Given $$S_n=\sum^{n-1}_{i=0}\sum^{i-1}_{j=0}\sum^{j-1}_{k=0} (i+j+k), $$ there are positive integers $A$ and $B$ such that $$\frac{1}{S_3}+\frac{1}{S_4}+\frac{1}{S_5}+\dots=A-\frac{2\pi^2}{B}$$ Find $A+B$.
MyApproach: I need to solve the innermost summation first and then proceed to the last one. But I did not proceed. The summation for $N$ natural numbers are $n(n+1)/2$.
Any help?
You are on the right track. Following your approach, show first that $$4S_n=n(n-2)(n-1)^2.$$ Therefore, by partial fraction decomposition, $$\frac{1}{S_n}=\frac{2}{n-1}-\frac{2}{n}-\frac{4}{(n-1)^2}.$$ Hence, for $N\geq 3$ $$\sum_{n=3}^N\frac{1}{S_n}=2\sum_{n=3}^N \left(\frac{1}{n-1}-\frac{1}{n}\right)-4\sum_{n=3}^N \frac{1}{(n-1)^2}.$$ The first sum is telescopic and the second one is related to $\sum_{n=1}^{\infty}1/n^2=\pi^2/6$.

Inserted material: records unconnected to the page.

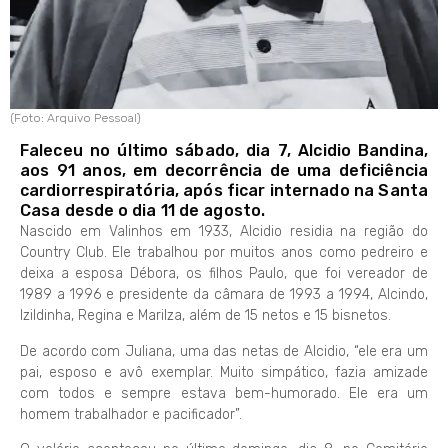
(Foto: Arquivo Pessoal)
Faleceu no último sábado, dia 7, Alcidio Bandina,
aos 91 anos, em decorrência de uma deficiência
cardiorrespiratória, após ficar internado na Santa
Casa desde o dia 11 de agosto.
Nascido em Valinhos em 1933, Alcidio residia na região do
Country Club. Ele trabalhou por muitos anos como pedreiro e
deixa a esposa Débora, os filhos Paulo, que foi vereador de
1989 a 1996 e presidente da câmara de 1993 a 1994, Alcindo,
Izildinha, Regina e Marilza, além de 15 netos e 15 bisnetos.
De acordo com Juliana, uma das netas de Alcidio, “ele era um
pai, esposo e avô exemplar. Muito simpático, fazia amizade
com todos e sempre estava bem-humorado. Ele era um
homem trabalhador e pacificador”.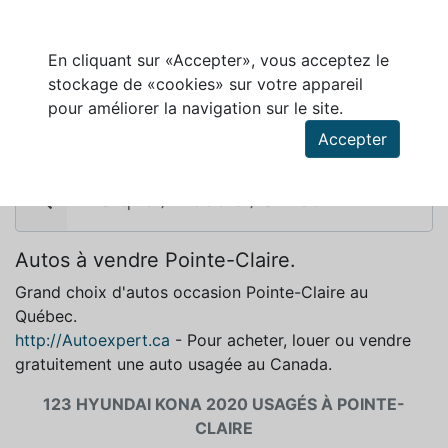
En cliquant sur «Accepter», vous acceptez le
stockage de «cookies» sur votre appareil
HYUNDAI KONA 2020 À VENDRE À POINTE-
pour améliorer la navigation sur le site.
CLAIRE
Accepter
Autos à vendre Pointe-Claire.
Grand choix d'autos occasion Pointe-Claire au
Québec.
http://Autoexpert.ca
- Pour acheter, louer ou vendre
gratuitement une auto usagée au Canada.
123 HYUNDAI KONA 2020 USAGÉS À POINTE-
CLAIRE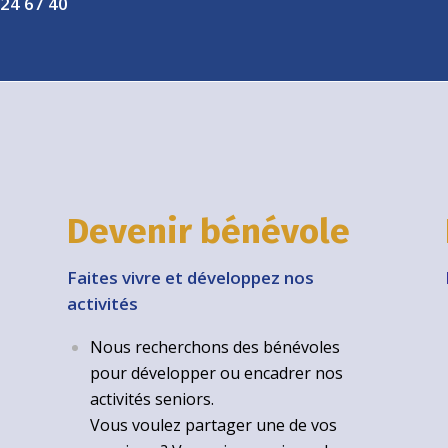
 24 67 40
Devenir bénévole
Faites vivre et développez nos
activités
Nous recherchons des bénévoles
pour développer ou encadrer nos
activités seniors.
Vous voulez partager une de vos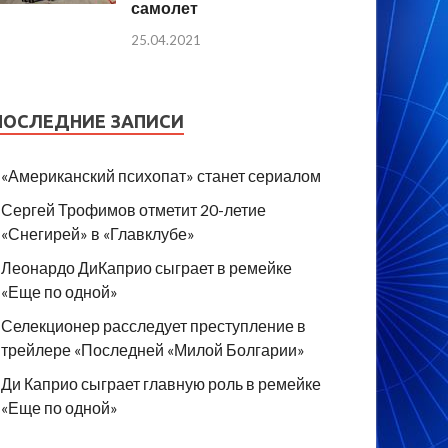
самолет
25.04.2021
ПОСЛЕДНИЕ ЗАПИСИ
«Американский психопат» станет сериалом
Сергей Трофимов отметит 20-летие
«Снегирей» в «Главклубе»
Леонардо ДиКаприо сыграет в ремейке
«Еще по одной»
Селекционер расследует преступление в
трейлере «Последней «Милой Болгарии»
Ди Каприо сыграет главную роль в ремейке
«Еще по одной»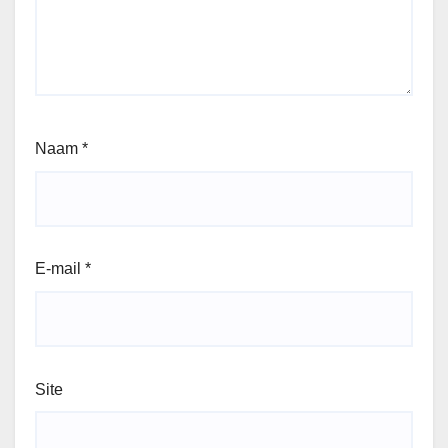
Naam
*
E-mail
*
Site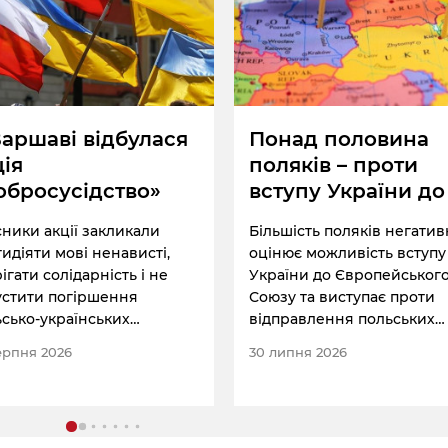
над половина
Дональд Туск і
ляків – проти
Володимир
тупу України до ЄС
Зеленський пров
перемовини в
шість поляків негативно
Серед головних тем були
Любліні
ює можливість вступу
підсумки візиту українськ
аїни до Європейського
лідера до США, співпраця 
у та виступає проти
сфері безпеки, польські
правлення польських
інвестиції та двосторонні
ькових для контролю за
відносини.
ипня 2026
30 липня 2026
ливим перемир’ям після
и.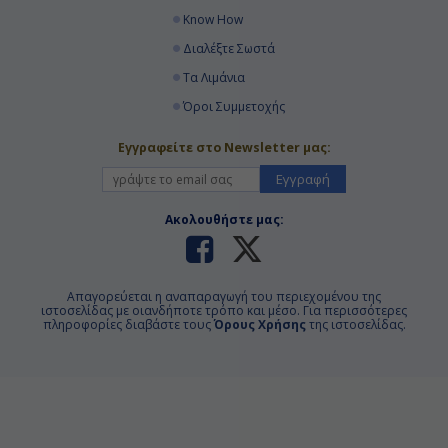
Know How
Διαλέξτε Σωστά
Τα Λιμάνια
Όροι Συμμετοχής
Εγγραφείτε στο Newsletter μας:
Εγγραφή
Ακολουθήστε μας:
Απαγορεύεται η αναπαραγωγή του περιεχομένου της
ιστοσελίδας με οιανδήποτε τρόπο και μέσο. Για περισσότερες
πληροφορίες διαβάστε τους
Όρους Χρήσης
της ιστοσελίδας.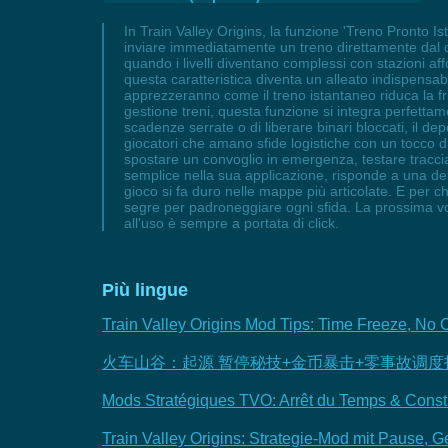
In Train Valley Origins, la funzione 'Treno Pronto Is
inviare immediatamente un treno direttamente dal de
quando i livelli diventano complessi con stazioni aff
questa caratteristica diventa un alleato indispensabil
apprezzeranno come il treno istantaneo riduca la fru
gestione treni, questa funzione si integra perfettam
scadenze serrate o di liberare binari bloccati, il de
giocatori che amano sfide logistiche con un tocco d
spostare un convoglio in emergenza, testare tracci
semplice nella sua applicazione, risponde a una delle
gioco si fa duro nelle mappe più articolate. E per ch
segre per padroneggiare ogni sfida. La prossima volt
all'uso è sempre a portata di click.
Più lingue
Train Valley Origins Mod Tips: Time Freeze, No 
火车山谷：起源 暂停秘技+金币暴击+零事故调度
Mods Stratégiques TVO: Arrêt du Temps & Const
Train Valley Origins: Strategie-Mod mit Pause,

Can you take it from here?
Expanding the triple summation: $$\begin{align} S_n=&\sum^{n-1}_{i=0}\sum^{i-1}_{j=0}\sum^{j-1}_{k=0} (i+j+k)=\\ &\sum^{n-1}_{i=0}\sum^{i-1}_{j=0} \left(ij+j^2+\frac{j(j-1)}{2}\right)=\\ &\sum^{n-1}_{i=0}\left(i\cdot \frac{i(i-1)}{2}+\frac{3}{2}\cdot \frac{(i-1)i(2i-1)}{6}-\frac{1}{2}\cdot \frac{(j-1)j}{2}\right)=\\ \frac14&\sum^{n-1}_{i=0}\left(4i^3-6i^2+2i\right)=\\ \frac14&\left(4\cdot \frac{(n-1)^2n^2}{4}-6\cdot\frac{(n-1)n(2n-1)}{6}+2\cdot\frac{(n-1)n}{2}\right)=\\ \frac14&n(n-1)^2(n-2).\end{align}$$ Hence: $$\begin{align}\frac{1}{S_n}=\frac{4}{n(n-1)^2(n-2)}=&4\left(\frac{1}{n(n-2)}-\frac{1}{(n-1)^2}\right)=\\ &4\left(\frac{1}{2(n-2)}-\frac{1}{2n}-\frac{1}{(n-1)^2}\right)=\\ &\frac{2}{n-2}-\frac{2}{n}-\frac{4}{(n-1)^2}.\end{align}$$ So: $$\sum_{n=3}^{\infty}\frac{1}{S_n}=2\sum_{n=3}^{\infty} \left(\frac{1}{n-2}-\frac{1}{n}\right)-4\sum_{n=3}^{\infty} \frac{1}{(n-1)^2}=\\ 2\cdot \frac32-4\cdot \frac{\pi^2}{6}=3-\frac{2\pi^2}{3}.$$ Finally, $A+B=3+3=6$.